▶ Action item:
Your answer must be every line of the data that holds the string "down".

[Extracted data entries]

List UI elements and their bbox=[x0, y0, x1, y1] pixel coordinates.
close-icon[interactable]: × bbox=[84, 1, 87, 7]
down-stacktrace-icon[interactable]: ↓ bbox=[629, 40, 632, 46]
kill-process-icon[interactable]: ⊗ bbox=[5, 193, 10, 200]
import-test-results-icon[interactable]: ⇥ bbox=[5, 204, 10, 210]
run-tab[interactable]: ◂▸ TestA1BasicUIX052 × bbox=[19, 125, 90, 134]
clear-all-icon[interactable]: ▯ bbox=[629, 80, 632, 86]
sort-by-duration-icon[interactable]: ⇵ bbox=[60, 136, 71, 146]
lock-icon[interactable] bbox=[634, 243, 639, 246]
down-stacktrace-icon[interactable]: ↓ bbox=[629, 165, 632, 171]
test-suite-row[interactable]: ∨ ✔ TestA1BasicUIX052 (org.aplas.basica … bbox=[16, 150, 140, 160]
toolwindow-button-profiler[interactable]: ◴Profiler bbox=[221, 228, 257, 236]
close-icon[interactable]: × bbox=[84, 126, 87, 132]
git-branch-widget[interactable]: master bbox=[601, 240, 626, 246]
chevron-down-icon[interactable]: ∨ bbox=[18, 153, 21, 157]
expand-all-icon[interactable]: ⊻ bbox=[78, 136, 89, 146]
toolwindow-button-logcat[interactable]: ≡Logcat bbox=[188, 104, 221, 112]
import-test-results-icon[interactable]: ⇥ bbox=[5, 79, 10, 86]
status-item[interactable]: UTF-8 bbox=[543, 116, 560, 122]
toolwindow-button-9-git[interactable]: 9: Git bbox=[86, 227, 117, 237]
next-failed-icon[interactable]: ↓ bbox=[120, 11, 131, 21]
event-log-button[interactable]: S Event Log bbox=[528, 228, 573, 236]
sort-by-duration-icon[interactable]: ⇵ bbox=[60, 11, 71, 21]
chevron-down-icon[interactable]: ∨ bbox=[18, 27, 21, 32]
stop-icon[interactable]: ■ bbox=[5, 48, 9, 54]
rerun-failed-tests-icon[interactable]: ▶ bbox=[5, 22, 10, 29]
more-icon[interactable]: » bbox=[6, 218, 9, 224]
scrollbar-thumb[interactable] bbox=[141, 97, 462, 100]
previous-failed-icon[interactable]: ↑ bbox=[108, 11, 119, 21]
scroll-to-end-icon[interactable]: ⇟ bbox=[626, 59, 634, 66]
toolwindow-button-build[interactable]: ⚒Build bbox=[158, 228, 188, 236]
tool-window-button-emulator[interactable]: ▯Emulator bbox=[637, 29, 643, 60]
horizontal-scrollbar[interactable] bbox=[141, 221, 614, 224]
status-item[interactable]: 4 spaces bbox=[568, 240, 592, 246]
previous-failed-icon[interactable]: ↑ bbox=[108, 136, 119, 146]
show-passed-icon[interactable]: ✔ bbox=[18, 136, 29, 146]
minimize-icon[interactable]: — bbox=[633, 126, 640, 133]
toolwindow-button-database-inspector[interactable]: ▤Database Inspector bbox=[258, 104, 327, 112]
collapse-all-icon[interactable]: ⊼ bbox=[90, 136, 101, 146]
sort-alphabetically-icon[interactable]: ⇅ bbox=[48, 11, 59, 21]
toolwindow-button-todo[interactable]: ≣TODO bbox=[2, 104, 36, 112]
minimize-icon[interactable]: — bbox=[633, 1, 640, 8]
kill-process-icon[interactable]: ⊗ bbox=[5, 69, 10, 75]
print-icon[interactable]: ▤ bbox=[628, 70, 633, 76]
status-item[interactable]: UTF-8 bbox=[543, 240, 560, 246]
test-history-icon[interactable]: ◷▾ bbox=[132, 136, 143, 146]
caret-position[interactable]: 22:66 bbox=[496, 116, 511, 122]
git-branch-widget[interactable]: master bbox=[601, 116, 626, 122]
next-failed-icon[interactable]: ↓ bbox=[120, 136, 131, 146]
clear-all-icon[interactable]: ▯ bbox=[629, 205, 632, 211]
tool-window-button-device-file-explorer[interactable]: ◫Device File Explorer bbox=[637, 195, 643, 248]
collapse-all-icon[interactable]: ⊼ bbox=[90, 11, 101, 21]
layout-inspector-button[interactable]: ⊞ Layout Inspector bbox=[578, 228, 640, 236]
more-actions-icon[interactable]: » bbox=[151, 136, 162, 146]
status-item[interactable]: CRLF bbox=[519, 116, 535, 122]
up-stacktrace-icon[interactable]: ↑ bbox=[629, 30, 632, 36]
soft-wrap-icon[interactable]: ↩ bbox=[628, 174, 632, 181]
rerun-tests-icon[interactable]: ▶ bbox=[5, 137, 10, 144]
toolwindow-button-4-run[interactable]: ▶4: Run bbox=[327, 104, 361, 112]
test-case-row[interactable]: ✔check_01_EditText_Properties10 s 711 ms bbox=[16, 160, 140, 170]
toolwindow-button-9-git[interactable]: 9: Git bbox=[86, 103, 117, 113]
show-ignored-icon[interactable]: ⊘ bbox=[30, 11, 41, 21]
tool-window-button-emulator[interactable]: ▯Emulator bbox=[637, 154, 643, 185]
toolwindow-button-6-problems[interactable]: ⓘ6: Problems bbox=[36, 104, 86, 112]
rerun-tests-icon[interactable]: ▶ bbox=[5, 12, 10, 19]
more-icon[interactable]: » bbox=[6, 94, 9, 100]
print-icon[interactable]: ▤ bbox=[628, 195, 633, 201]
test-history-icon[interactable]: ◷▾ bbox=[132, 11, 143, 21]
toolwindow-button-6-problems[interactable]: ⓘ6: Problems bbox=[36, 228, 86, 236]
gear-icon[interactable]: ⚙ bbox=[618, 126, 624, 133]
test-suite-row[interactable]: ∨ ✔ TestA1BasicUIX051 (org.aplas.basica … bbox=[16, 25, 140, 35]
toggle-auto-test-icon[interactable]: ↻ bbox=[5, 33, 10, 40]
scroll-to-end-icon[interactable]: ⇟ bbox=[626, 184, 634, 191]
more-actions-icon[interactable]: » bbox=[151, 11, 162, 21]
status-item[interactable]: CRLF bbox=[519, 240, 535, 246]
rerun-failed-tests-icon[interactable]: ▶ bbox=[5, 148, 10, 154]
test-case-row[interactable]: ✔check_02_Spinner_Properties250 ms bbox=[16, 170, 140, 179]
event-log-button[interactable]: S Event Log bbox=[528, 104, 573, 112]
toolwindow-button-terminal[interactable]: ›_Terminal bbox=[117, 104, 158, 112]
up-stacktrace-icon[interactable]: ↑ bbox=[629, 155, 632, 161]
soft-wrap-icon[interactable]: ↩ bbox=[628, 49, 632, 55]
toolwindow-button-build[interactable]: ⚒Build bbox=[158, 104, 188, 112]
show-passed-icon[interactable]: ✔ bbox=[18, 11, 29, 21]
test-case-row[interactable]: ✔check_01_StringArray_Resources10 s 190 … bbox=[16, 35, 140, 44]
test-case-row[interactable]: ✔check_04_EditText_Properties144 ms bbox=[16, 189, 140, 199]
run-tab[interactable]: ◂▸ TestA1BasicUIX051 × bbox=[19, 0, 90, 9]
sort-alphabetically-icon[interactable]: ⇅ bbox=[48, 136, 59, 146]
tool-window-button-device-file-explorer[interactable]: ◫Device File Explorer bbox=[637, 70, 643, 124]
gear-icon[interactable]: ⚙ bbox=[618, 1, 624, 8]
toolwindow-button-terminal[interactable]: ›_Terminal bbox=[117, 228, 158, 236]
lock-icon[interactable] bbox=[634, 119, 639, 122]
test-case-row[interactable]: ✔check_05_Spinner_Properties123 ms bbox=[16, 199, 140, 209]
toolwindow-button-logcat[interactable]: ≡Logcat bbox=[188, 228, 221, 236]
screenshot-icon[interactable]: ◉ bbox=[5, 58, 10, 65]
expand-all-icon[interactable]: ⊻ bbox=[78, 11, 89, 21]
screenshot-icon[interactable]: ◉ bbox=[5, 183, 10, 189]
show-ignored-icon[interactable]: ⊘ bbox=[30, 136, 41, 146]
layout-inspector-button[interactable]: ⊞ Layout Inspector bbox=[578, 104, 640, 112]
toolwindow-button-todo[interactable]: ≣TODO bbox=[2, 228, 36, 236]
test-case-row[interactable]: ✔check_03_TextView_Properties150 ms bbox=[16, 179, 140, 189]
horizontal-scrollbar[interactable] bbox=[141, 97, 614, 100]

▶ Output for this exercise:
down-stacktrace-icon[interactable]: ↓ bbox=[629, 40, 632, 46]
down-stacktrace-icon[interactable]: ↓ bbox=[629, 165, 632, 171]
chevron-down-icon[interactable]: ∨ bbox=[18, 153, 21, 157]
chevron-down-icon[interactable]: ∨ bbox=[18, 27, 21, 32]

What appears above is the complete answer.